Figure 2. Genome-wide affected only linkage scan in 17 families with 71 individuals.

Colored bars at the bottom of the figure label each chromosome. A maximum LOD of 3.45 score was observed at chromosome 1q41-42 (starred). A second region with a positive LOD = 1.52 was observed on chromosome 5. LOD scores for the remainder of the genome were negative.

Figure 3. LOD, HLOD, and NPL scores for chromosome 1 in 17 families.

The 1-LOD support interval around the maximum LOD of 3.45 is shaded in gray.

Table 1. Exclusion based on parametric LOD score less than −2 under an autosomal dominant model.
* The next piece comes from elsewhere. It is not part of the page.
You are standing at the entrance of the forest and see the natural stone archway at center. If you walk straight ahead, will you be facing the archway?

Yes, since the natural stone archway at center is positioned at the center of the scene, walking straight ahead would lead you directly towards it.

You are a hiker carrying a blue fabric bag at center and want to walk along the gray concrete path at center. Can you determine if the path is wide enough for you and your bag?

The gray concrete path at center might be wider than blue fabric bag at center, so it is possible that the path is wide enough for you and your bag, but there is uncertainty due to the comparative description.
Recombination mapping by determination of IBD allele sharing

IBD status was inferred along each chromosome with MERLIN [20], and only those positions where all affected individuals within a pedigree shared the same chromosomal segment were deemed consistent with the hypothesis of a necessary rare variant being located in a given genomic region. The full genome was analyzed for one trio of siblings and seven affected sib pairs, of which two had both parents genotyped (one parent in each family was affected). The results from the 8 families included in this analysis were then combined and the full genome was analyzed to map regions where exclusion was declared for at least one family; these regions were marked as excluded (Figure 4). Twelve chromosomes (3, 5, 6, 8, 10, 13, 15, 18, 19, 20, 21, and 22) were entirely excluded (Table 1). Chromosomes 1, 2, 4, 7, 9, 11, 12, 14, and 16 were partially excluded. In total, 153.81 Mb remained as potentially able to harbor a causal allele for MacTel under the assumption that a single copy of a single variant was necessary (but not sufficient) for disease (Table 1). Phased haplotypes were resolved in families 8 and 156, where both parents in each family were genotyped (Figure 5). The shared haplotypes in these families were consistent with IBD allele sharing.
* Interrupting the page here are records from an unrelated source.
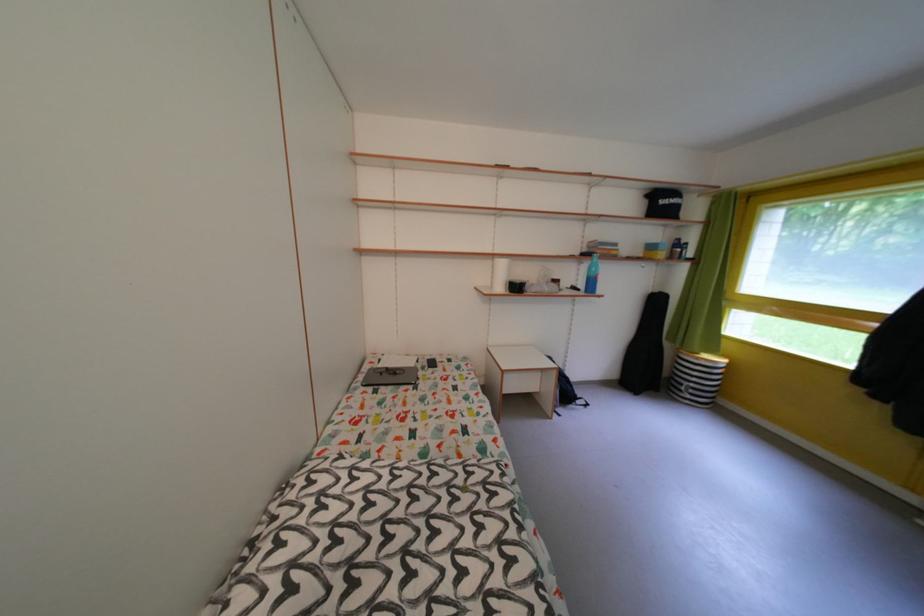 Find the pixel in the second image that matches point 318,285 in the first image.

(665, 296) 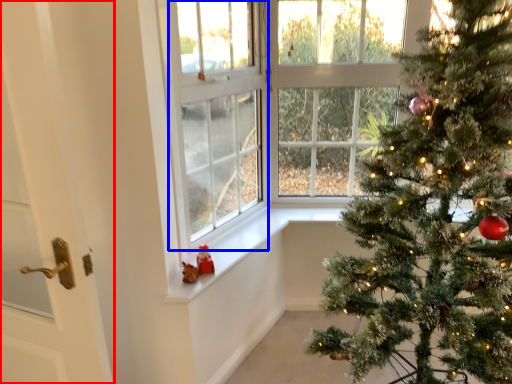 Question: Which object appears closest to the camera in this image, door (highlighted by a red box) or window screen (highlighted by a blue box)?

Choices:
 (A) door
 (B) window screen

Answer: (A) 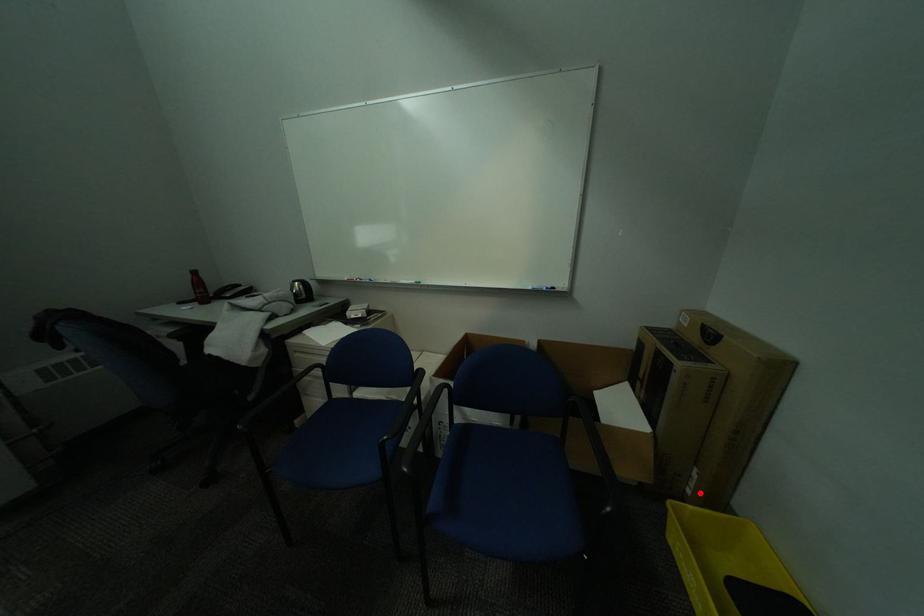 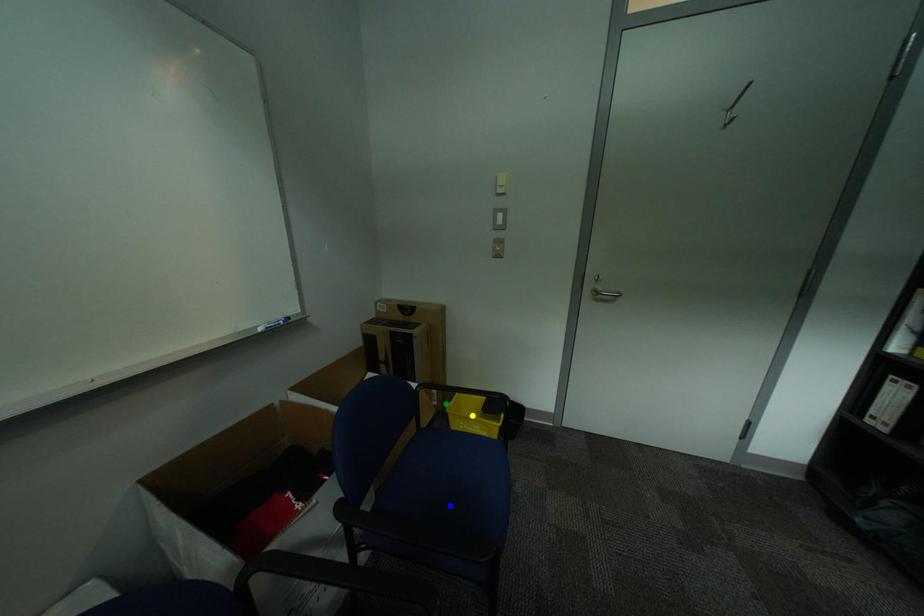 Question: I am providing you with two images of the same scene from different viewpoints. A red point is marked on the first image. You are given multiple points on the second image. Which mark in image 2 goes with the point in image 1?

Choices:
 (A) blue point
 (B) yellow point
 (C) green point

Answer: (C) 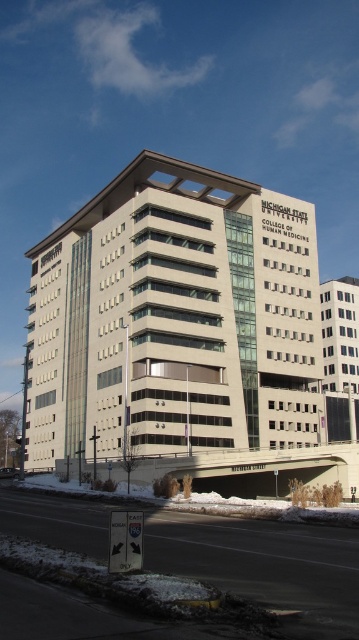 Does white powdery snow at lower left appear on the left side of white powdery snow at lower center?

Indeed, white powdery snow at lower left is positioned on the left side of white powdery snow at lower center.

Consider the image. Between white powdery snow at lower left and white powdery snow at lower center, which one is positioned higher?

white powdery snow at lower left

Does point (356, 557) lie in front of point (82, 493)?

Yes, it is in front of point (82, 493).

The width and height of the screenshot is (359, 640). Find the location of `white powdery snow at lower left`. white powdery snow at lower left is located at coordinates tap(264, 564). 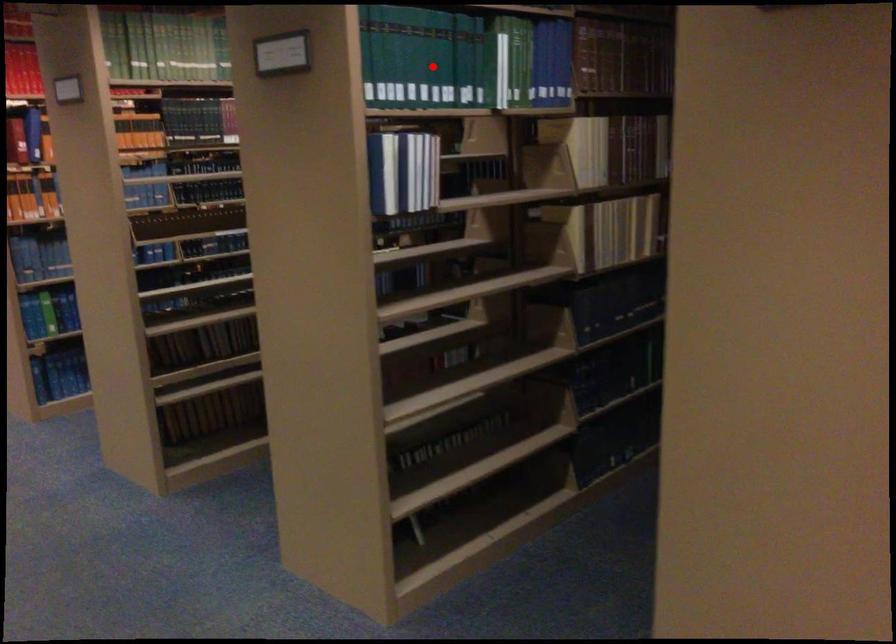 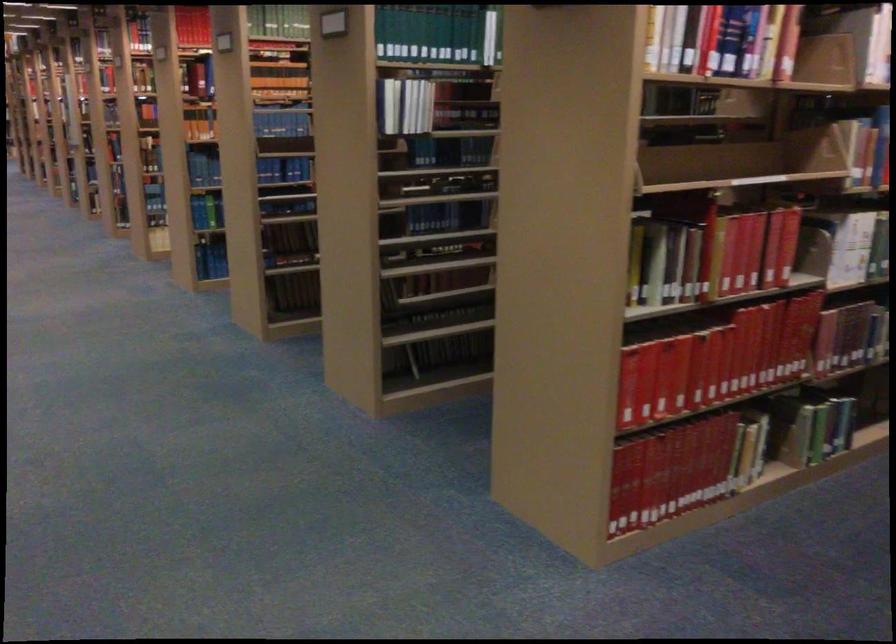 Locate, in the second image, the point that corresponds to the highlighted location in the first image.

(429, 33)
Figure 4. NPL scores indicating IBD allele sharing on chromosome 1 in 8 families.

Recombinations were mapped by determining IBD allele sharing in 8 families. Regions where at least one allele is shared IBD are marked in green; regions excluded by virtue of no alleles shared IBD are marked in red. Gray bars represent the 1-LOD support interval. For ASPs with parental genotypes missing, 0.3 = 2 alleles shared, 0 = 1 allele shared, −0.3 = 0 alleles shared. For ASPs with parents genotyped and one parent affected, 0.3 = 2 alleles shared, 0.12 = 1 allele shared from the affected parent, −0.12 = 1 allele shared from the unaffected parent, −0.3 = 0 alleles shared. For the affected sib trio, 0.6 = 2 alleles shared between all sibs, 0.3 = 1 allele shared between all sibs, and −.12 = 0 alleles shared between all sibs.
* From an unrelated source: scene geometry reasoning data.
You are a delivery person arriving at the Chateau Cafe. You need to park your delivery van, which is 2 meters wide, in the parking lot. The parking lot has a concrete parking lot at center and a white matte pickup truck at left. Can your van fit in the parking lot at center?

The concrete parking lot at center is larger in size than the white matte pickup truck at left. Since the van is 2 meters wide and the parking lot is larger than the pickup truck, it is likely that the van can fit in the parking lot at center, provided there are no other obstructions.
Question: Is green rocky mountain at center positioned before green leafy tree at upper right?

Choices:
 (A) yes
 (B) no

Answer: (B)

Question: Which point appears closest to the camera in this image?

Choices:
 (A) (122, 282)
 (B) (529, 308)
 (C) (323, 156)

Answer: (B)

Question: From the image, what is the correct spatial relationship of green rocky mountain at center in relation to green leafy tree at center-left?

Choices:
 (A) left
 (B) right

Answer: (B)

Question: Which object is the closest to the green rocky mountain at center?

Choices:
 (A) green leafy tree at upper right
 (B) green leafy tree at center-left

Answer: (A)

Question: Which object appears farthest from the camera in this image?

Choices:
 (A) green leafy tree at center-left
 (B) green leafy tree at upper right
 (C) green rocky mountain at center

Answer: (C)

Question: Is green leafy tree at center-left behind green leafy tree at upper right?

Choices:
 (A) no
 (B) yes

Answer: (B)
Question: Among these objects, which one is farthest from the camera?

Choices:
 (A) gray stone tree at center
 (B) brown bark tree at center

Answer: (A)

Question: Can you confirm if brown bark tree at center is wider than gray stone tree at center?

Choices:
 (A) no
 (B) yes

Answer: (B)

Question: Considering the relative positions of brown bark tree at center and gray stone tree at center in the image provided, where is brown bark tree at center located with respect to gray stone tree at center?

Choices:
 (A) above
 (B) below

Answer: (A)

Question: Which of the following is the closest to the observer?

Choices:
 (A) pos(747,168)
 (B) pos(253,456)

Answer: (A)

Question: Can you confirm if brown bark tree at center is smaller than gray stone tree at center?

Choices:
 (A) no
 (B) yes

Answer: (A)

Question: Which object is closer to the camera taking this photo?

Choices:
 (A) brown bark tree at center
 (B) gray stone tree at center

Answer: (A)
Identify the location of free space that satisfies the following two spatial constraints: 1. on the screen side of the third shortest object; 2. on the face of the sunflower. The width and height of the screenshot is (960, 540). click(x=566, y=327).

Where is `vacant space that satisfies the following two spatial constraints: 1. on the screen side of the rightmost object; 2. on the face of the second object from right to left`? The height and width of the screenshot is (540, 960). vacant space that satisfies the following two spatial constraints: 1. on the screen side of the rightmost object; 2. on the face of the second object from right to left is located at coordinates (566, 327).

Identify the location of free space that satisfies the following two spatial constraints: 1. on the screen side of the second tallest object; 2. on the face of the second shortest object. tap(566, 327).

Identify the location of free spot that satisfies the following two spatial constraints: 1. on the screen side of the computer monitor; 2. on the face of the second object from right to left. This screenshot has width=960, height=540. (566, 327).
Figure 5. Segregating haplotypes and IBD allele sharing.

Putative risk haplotypes (shown in red and designated with a star) are shown for two families where the parents in both families were genotyped and the phased haplotypes were resolved. Allele sharing identical by descent is shown for six additional families (five ASPs and one affected sibling trio). Phased haplotypes were not resolved in families where parental genotypes were missing. Regions with one allele shared IBD are shown in dark blue; regions with two alleles shared IBD are shown in purple.

Comparison of IBD to linkage exclusion

Comparison of regions that were not excluded by either linkage analysis or by recombination breakpoint analysis revealed four regions that were not excluded by either analysis, including the significant linkage peak on chromosome 1. Three additional regions with LOD scores between 0 and −2 under autosomal dominant linkage analysis were not excluded by breakpoint analysis in strictly affected siblings: chromosome 7, 125.92–145.41 Mb; chromosome 12, 5.38–7.03 Mb; and chromosome 14, 102.52–106.38 Mb (positions based on recombination analysis). Reviewing regions of exclusion in these two different ways serves to clarify whether a chromosomal segment is excluded based on information from definitely affected individuals or possibly affected family members where the phenotype is less strictly defined. A total of 32.378 Mb were not excluded by parametric linkage analysis, including the two regions of positive linkage. A total of 153.81 Mb were not excluded by the more stringent recombination breakpoint analysis based only on definitely affected siblings.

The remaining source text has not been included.